緩め方向に回すと3本のローラーがボルトを締め付けるよう、ヘッド内部の壁面が波形に成型されている。一定の圧力で締めつけるロッキングプライヤーは、一度滑り始めたら掛け直しが必要だが、この構造なら回すほど食いつき力が強くなっていく。裏表を逆にすれば、締め付けにも使える。
スタッドボルトプーラーにはディープソケットタイプの他に貫通タイプもあります。ディープソケットタイプはスタッドボルトの先端部分に差し込んで使用するのに対して、貫通タイプは長いスタッドボルトの根元近くにまで深く差し込んで使用できるのが特長です。
先にロングスタッドにおけるダブルナットの弱点について書きましたが、ソケットタイプのスタッドプーラーにはボルトの捻れによるトルクロスが懸念されます。その点、貫通タイプはスタッドボルト根元のネジ部近くで力を加えられるので、ボルト自体でスポイルされる緩めトルクが少なくて済みます。
貫通タイプのスタッドプーラーの中には、緩め作業だけでなく締め付け作業にも使える製品があるので、新たなスタッドボルトの先端のネジ部を傷めること無くしっかりを植え込むことができます。
スタッドボルトを扱う際にはとても頼りになる工具ですが、注意も必要です。それはスタッドボルトプーラーにもソケットと同様にサイズの違いがある点です。6mmのスタッドボルトには6mm用があり、8mm、10mm、12mmのスタッドもそれぞれ専用のサイズが存在します。1個で複数サイズのボルトに対応できる工具もありますが、適合サイズが設定されているプーラーを購入する際は、緩めたいスタッドボルトの径を事前にチェックしておくことが必要です。
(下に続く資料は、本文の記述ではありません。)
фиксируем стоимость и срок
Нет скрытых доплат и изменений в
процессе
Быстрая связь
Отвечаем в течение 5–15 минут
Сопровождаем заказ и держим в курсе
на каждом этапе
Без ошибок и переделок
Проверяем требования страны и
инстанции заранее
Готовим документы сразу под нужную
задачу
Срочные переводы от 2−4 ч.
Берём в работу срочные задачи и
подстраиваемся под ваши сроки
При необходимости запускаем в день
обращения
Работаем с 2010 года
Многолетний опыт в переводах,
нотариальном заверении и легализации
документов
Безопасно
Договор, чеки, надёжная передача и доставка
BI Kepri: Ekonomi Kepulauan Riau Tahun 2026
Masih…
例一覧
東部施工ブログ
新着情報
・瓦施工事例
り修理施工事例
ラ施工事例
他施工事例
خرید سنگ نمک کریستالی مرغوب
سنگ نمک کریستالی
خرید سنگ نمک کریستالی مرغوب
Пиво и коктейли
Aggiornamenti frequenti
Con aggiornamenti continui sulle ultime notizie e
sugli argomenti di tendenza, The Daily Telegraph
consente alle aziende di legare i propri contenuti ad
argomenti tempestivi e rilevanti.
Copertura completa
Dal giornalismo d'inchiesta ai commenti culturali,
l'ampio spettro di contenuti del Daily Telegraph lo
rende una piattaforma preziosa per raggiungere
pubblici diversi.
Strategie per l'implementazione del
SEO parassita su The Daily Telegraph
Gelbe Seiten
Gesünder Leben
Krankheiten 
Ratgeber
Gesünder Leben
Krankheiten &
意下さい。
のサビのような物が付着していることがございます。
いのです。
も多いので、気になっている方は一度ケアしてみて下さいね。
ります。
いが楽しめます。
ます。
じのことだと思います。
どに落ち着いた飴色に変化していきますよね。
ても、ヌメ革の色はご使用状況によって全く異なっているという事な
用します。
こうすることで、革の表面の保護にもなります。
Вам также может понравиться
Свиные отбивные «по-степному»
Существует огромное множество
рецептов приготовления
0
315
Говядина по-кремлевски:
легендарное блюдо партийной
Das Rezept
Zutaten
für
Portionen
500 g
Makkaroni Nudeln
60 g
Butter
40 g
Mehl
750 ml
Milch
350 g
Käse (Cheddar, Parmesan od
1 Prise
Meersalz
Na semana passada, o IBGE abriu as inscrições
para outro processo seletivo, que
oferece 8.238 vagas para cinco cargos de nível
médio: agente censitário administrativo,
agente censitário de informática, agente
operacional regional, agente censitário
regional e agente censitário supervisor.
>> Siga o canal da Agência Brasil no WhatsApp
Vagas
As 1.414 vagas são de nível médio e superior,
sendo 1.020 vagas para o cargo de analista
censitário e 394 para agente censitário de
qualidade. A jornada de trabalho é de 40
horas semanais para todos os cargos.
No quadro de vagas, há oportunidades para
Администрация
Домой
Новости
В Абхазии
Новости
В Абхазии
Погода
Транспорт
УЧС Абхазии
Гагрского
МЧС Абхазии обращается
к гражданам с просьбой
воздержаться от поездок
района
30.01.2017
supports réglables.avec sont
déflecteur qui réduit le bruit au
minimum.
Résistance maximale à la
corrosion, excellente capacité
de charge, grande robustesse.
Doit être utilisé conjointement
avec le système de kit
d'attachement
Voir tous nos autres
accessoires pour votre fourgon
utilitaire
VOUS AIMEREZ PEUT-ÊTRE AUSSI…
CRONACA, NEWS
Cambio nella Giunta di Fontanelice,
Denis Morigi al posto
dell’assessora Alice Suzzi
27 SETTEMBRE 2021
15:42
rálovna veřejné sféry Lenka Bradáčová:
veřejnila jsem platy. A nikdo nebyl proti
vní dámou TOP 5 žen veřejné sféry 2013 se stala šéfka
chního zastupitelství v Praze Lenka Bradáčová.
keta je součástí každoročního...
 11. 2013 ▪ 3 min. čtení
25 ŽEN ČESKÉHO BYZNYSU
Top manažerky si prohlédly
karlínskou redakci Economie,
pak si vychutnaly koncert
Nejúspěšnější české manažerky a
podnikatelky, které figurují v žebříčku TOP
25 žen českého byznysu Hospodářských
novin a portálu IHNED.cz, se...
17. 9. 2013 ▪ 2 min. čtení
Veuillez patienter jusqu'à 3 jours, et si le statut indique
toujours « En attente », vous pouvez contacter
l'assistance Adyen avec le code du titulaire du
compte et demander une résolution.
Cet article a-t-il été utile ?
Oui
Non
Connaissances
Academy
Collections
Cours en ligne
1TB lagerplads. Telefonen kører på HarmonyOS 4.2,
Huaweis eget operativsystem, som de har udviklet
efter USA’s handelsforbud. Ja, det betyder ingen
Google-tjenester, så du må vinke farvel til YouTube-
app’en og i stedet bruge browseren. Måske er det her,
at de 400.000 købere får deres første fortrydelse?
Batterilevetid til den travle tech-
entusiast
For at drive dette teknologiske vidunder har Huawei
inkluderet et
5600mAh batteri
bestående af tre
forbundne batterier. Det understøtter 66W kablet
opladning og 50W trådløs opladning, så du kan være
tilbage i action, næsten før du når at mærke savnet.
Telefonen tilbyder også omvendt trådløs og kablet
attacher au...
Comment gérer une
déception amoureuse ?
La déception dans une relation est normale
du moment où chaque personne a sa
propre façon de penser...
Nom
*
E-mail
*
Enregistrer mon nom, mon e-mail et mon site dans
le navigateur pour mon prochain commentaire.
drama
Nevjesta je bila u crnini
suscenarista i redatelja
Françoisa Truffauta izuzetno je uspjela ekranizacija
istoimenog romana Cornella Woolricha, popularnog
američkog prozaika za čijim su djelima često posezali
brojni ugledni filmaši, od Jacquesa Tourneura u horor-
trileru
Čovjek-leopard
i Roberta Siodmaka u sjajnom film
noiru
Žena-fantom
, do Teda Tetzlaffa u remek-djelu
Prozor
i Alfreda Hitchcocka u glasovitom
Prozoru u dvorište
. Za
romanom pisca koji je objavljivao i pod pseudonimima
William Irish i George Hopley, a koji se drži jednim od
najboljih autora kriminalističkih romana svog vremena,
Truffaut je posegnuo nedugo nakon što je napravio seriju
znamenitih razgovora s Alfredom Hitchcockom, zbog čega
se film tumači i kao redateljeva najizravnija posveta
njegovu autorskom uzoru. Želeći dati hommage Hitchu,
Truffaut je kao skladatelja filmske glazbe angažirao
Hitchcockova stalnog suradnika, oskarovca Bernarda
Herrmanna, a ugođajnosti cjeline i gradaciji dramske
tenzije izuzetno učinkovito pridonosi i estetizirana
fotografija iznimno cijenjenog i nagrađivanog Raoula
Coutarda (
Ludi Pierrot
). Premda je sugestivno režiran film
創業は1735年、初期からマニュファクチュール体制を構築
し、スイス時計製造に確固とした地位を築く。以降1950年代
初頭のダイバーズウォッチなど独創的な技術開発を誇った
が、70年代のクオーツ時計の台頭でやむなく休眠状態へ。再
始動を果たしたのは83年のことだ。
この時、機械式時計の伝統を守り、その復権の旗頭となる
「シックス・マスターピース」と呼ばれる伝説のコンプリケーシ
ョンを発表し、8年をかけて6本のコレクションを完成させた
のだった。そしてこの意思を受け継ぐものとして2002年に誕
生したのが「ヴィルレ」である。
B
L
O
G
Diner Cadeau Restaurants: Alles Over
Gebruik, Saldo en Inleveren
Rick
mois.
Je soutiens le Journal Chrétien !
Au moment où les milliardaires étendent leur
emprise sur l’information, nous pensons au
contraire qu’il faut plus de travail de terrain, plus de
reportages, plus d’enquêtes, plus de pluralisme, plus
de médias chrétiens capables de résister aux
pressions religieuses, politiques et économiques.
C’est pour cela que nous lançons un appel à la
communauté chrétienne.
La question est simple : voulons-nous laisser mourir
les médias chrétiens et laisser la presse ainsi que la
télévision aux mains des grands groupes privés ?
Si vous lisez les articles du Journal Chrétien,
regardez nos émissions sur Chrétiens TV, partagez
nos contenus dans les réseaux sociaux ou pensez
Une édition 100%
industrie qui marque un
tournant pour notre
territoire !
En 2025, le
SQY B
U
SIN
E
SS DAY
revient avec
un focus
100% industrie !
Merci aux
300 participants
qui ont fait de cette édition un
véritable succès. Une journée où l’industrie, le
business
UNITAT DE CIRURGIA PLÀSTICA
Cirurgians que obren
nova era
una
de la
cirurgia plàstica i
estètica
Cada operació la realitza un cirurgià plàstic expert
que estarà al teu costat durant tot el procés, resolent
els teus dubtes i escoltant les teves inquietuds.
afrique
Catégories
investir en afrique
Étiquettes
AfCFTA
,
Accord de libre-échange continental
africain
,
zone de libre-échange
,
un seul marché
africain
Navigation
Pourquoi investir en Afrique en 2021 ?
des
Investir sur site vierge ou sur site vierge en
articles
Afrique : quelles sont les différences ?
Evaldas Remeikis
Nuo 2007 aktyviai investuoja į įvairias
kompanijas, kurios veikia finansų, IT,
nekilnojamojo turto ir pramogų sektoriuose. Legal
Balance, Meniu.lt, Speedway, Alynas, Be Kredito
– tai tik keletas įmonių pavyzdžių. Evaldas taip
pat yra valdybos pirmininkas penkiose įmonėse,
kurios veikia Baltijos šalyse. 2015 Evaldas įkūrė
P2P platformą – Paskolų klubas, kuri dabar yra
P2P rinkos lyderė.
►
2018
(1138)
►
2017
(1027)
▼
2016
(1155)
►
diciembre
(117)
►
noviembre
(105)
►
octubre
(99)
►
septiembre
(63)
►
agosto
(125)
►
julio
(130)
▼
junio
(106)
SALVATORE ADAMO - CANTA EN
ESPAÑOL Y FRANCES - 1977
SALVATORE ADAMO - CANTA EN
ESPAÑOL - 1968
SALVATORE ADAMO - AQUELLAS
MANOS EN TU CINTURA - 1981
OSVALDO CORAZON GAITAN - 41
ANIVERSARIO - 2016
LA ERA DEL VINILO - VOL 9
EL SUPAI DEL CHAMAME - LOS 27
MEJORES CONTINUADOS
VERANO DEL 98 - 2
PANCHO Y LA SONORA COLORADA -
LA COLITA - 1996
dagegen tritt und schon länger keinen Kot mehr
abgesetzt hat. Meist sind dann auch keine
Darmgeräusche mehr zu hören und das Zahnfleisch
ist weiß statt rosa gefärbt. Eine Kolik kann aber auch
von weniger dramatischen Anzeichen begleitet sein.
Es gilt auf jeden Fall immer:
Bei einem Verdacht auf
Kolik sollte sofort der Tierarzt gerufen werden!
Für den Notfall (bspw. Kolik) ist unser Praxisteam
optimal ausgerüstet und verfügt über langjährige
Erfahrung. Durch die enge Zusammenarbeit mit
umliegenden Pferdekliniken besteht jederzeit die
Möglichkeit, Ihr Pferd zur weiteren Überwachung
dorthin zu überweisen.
また、ボルト端部のネジ部よりネジが切られていない軸部が細いスタッドボルトの場合、ネジ部のサイズは合っていても軸部の根元を回そうとすると空振りしてしまうこともあるので、その点にも注意します。
ソケットレンチやドライバーなどの一般的なハンドツールと異なり、スタッドボルトプーラーの出番は限定的です。しかしいざという時に手元にあれば、心強い工具であることは間違いありません。エンジンのオーバーホールなど大がかりなメンテ作業の途中でスタッドボルト抜きで作業が滞ったら、スタッドボルトプーラーを活用することで難局を乗り越えられるかもしれません。
外周に刻みが入った偏芯コマをスタッドボルトに食い込ませて緩めるタイプのスタッドボルトプーラー。ソケットや貫通式は使えるボルトのサイズが決まっているが、このプーラーはコマの上の穴にボルトが通れば成り行きで使えるため、汎用性が高い。ただしコマとボルトの接触は1点なので、3点接触型に比べるとやや滑りやすい。
スタッドボルトの根元まで差し込んで回せるので、ボルト自体のねじれ要素を排除できる。シリンダースタッドのように抜けづらいボルトを緩める時は、ボルト周辺に充分に熱を加えてから作業しよう。